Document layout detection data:
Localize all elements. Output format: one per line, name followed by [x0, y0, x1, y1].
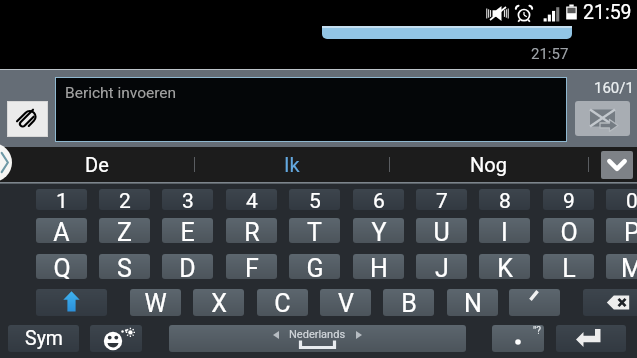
staticText: S [117, 254, 132, 279]
button[interactable]: Acute accent [509, 289, 560, 316]
staticText: J [435, 254, 449, 279]
button[interactable]: Sym [8, 325, 79, 352]
staticText: 2 [119, 189, 131, 210]
button[interactable]: D [162, 254, 213, 279]
button[interactable]: J [416, 254, 467, 279]
staticText: E [180, 218, 195, 243]
button[interactable]: W [130, 289, 181, 316]
staticText: 1 [56, 189, 68, 210]
staticText: C [274, 289, 291, 316]
button[interactable]: 1 [36, 189, 87, 210]
button[interactable]: E [162, 218, 213, 243]
staticText: 160/1 [594, 79, 634, 97]
button[interactable]: Open side panel [0, 143, 12, 182]
button[interactable]: C [257, 289, 308, 316]
staticText: W [144, 289, 167, 316]
button[interactable]: M [606, 254, 637, 279]
button[interactable]: Send message [575, 101, 630, 136]
staticText: N [464, 289, 482, 316]
button[interactable]: Period [492, 325, 544, 352]
button[interactable]: B [383, 289, 434, 316]
staticText: F [245, 254, 259, 279]
button[interactable]: Bericht invoeren [56, 78, 566, 141]
button[interactable]: Z [99, 218, 150, 243]
staticText: K [497, 254, 513, 279]
button[interactable]: K [479, 254, 530, 279]
button[interactable]: Shift [36, 289, 107, 316]
staticText: P [624, 218, 637, 243]
staticText: T [307, 218, 322, 243]
button[interactable]: Ik [194, 147, 389, 182]
staticText: H [370, 254, 388, 279]
button[interactable]: O [543, 218, 594, 243]
button[interactable]: Enter [556, 325, 626, 352]
button[interactable]: Backspace [583, 289, 637, 316]
button[interactable]: L [543, 254, 594, 279]
staticText: B [401, 289, 417, 316]
staticText: A [53, 218, 70, 243]
staticText: I [501, 218, 508, 243]
button[interactable]: 0 [606, 189, 637, 210]
staticText: "? [533, 325, 541, 337]
staticText: Nog [470, 153, 507, 176]
button[interactable]: 9 [543, 189, 594, 210]
button[interactable]: Q [36, 254, 87, 279]
staticText: R [244, 218, 260, 243]
button[interactable]: 2 [99, 189, 150, 210]
button[interactable]: S [99, 254, 150, 279]
button[interactable]: F [226, 254, 277, 279]
button[interactable]: Show more suggestions [601, 151, 633, 179]
button[interactable]: Nog [389, 147, 588, 182]
button[interactable]: Emoji [90, 325, 142, 352]
button[interactable]: 7 [416, 189, 467, 210]
button[interactable]: Space, Nederlands [169, 325, 466, 352]
staticText: 3 [182, 189, 194, 210]
staticText: 5 [309, 189, 321, 210]
button[interactable]: 8 [479, 189, 530, 210]
staticText: X [211, 289, 227, 316]
staticText: 7 [436, 189, 448, 210]
staticText: 21:57 [531, 45, 569, 63]
staticText: 21:59 [583, 1, 632, 24]
button[interactable]: G [289, 254, 340, 279]
button[interactable]: T [289, 218, 340, 243]
button[interactable]: De [0, 147, 194, 182]
button[interactable]: N [447, 289, 498, 316]
button[interactable]: X [193, 289, 244, 316]
staticText: O [560, 218, 578, 243]
staticText: Z [117, 218, 132, 243]
staticText: G [306, 254, 324, 279]
staticText: Nederlands [289, 328, 346, 341]
button[interactable]: Y [353, 218, 404, 243]
staticText: 6 [373, 189, 385, 210]
button[interactable]: V [320, 289, 371, 316]
button[interactable]: H [353, 254, 404, 279]
staticText: U [433, 218, 450, 243]
staticText: V [338, 289, 354, 316]
button[interactable]: R [226, 218, 277, 243]
staticText: 8 [499, 189, 511, 210]
button[interactable]: 6 [353, 189, 404, 210]
staticText: De [85, 153, 109, 176]
button[interactable]: 3 [162, 189, 213, 210]
staticText: Y [371, 218, 387, 243]
staticText: M [621, 254, 637, 279]
button[interactable]: 4 [226, 189, 277, 210]
staticText: Q [53, 254, 71, 279]
button[interactable]: I [479, 218, 530, 243]
staticText: Sym [25, 327, 63, 350]
button[interactable]: P [606, 218, 637, 243]
staticText: 0 [626, 189, 637, 210]
staticText: 4 [246, 189, 258, 210]
staticText: D [179, 254, 196, 279]
button[interactable]: Attach file [8, 102, 47, 136]
staticText: Ik [284, 153, 300, 176]
staticText: Bericht invoeren [65, 84, 177, 102]
button[interactable]: 5 [289, 189, 340, 210]
staticText: L [562, 254, 576, 279]
staticText: 9 [563, 189, 575, 210]
button[interactable]: U [416, 218, 467, 243]
button[interactable]: A [36, 218, 87, 243]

• [Brief] Repeat the records above word for word. Pictures stay out of the copy.

• [Exercise solution]
Localize all elements. Output format: one per line, name followed by [x0, y0, x1, y1].
staticText: S [117, 254, 132, 279]
button[interactable]: Acute accent [509, 289, 560, 316]
staticText: J [435, 254, 449, 279]
button[interactable]: Sym [8, 325, 79, 352]
staticText: 2 [119, 189, 131, 210]
button[interactable]: D [162, 254, 213, 279]
button[interactable]: J [416, 254, 467, 279]
staticText: E [180, 218, 195, 243]
button[interactable]: W [130, 289, 181, 316]
staticText: 1 [56, 189, 68, 210]
staticText: C [274, 289, 291, 316]
button[interactable]: 1 [36, 189, 87, 210]
button[interactable]: E [162, 218, 213, 243]
staticText: 160/1 [594, 79, 634, 97]
button[interactable]: Open side panel [0, 143, 12, 182]
button[interactable]: C [257, 289, 308, 316]
staticText: W [144, 289, 167, 316]
button[interactable]: M [606, 254, 637, 279]
button[interactable]: Send message [575, 101, 630, 136]
staticText: N [464, 289, 482, 316]
button[interactable]: Period [492, 325, 544, 352]
button[interactable]: B [383, 289, 434, 316]
staticText: F [245, 254, 259, 279]
button[interactable]: Bericht invoeren [56, 78, 566, 141]
button[interactable]: Z [99, 218, 150, 243]
staticText: K [497, 254, 513, 279]
button[interactable]: K [479, 254, 530, 279]
button[interactable]: Shift [36, 289, 107, 316]
staticText: P [624, 218, 637, 243]
staticText: T [307, 218, 322, 243]
button[interactable]: Ik [194, 147, 389, 182]
staticText: H [370, 254, 388, 279]
button[interactable]: O [543, 218, 594, 243]
button[interactable]: Enter [556, 325, 626, 352]
button[interactable]: Backspace [583, 289, 637, 316]
button[interactable]: L [543, 254, 594, 279]
staticText: B [401, 289, 417, 316]
staticText: A [53, 218, 70, 243]
staticText: I [501, 218, 508, 243]
button[interactable]: 0 [606, 189, 637, 210]
staticText: "? [533, 325, 541, 337]
staticText: Nog [470, 153, 507, 176]
button[interactable]: 9 [543, 189, 594, 210]
button[interactable]: Q [36, 254, 87, 279]
staticText: R [244, 218, 260, 243]
button[interactable]: 2 [99, 189, 150, 210]
button[interactable]: S [99, 254, 150, 279]
button[interactable]: F [226, 254, 277, 279]
button[interactable]: Show more suggestions [601, 151, 633, 179]
button[interactable]: Nog [389, 147, 588, 182]
button[interactable]: Emoji [90, 325, 142, 352]
button[interactable]: 7 [416, 189, 467, 210]
button[interactable]: Space, Nederlands [169, 325, 466, 352]
staticText: 3 [182, 189, 194, 210]
staticText: 5 [309, 189, 321, 210]
button[interactable]: 8 [479, 189, 530, 210]
staticText: X [211, 289, 227, 316]
staticText: 7 [436, 189, 448, 210]
staticText: 21:57 [531, 45, 569, 63]
staticText: 21:59 [583, 1, 632, 24]
button[interactable]: G [289, 254, 340, 279]
button[interactable]: T [289, 218, 340, 243]
button[interactable]: De [0, 147, 194, 182]
button[interactable]: N [447, 289, 498, 316]
button[interactable]: X [193, 289, 244, 316]
staticText: O [560, 218, 578, 243]
staticText: Z [117, 218, 132, 243]
staticText: G [306, 254, 324, 279]
staticText: Nederlands [289, 328, 346, 341]
button[interactable]: Y [353, 218, 404, 243]
staticText: 6 [373, 189, 385, 210]
button[interactable]: V [320, 289, 371, 316]
button[interactable]: H [353, 254, 404, 279]
staticText: U [433, 218, 450, 243]
staticText: V [338, 289, 354, 316]
button[interactable]: R [226, 218, 277, 243]
staticText: 8 [499, 189, 511, 210]
button[interactable]: 6 [353, 189, 404, 210]
staticText: De [85, 153, 109, 176]
button[interactable]: 3 [162, 189, 213, 210]
staticText: Y [371, 218, 387, 243]
staticText: M [621, 254, 637, 279]
button[interactable]: 4 [226, 189, 277, 210]
staticText: Q [53, 254, 71, 279]
button[interactable]: I [479, 218, 530, 243]
staticText: Sym [25, 327, 63, 350]
button[interactable]: P [606, 218, 637, 243]
staticText: 0 [626, 189, 637, 210]
staticText: 4 [246, 189, 258, 210]
staticText: D [179, 254, 196, 279]
button[interactable]: Attach file [8, 102, 47, 136]
staticText: Ik [284, 153, 300, 176]
staticText: Bericht invoeren [65, 84, 177, 102]
button[interactable]: 5 [289, 189, 340, 210]
staticText: L [562, 254, 576, 279]
staticText: 9 [563, 189, 575, 210]
button[interactable]: U [416, 218, 467, 243]
button[interactable]: A [36, 218, 87, 243]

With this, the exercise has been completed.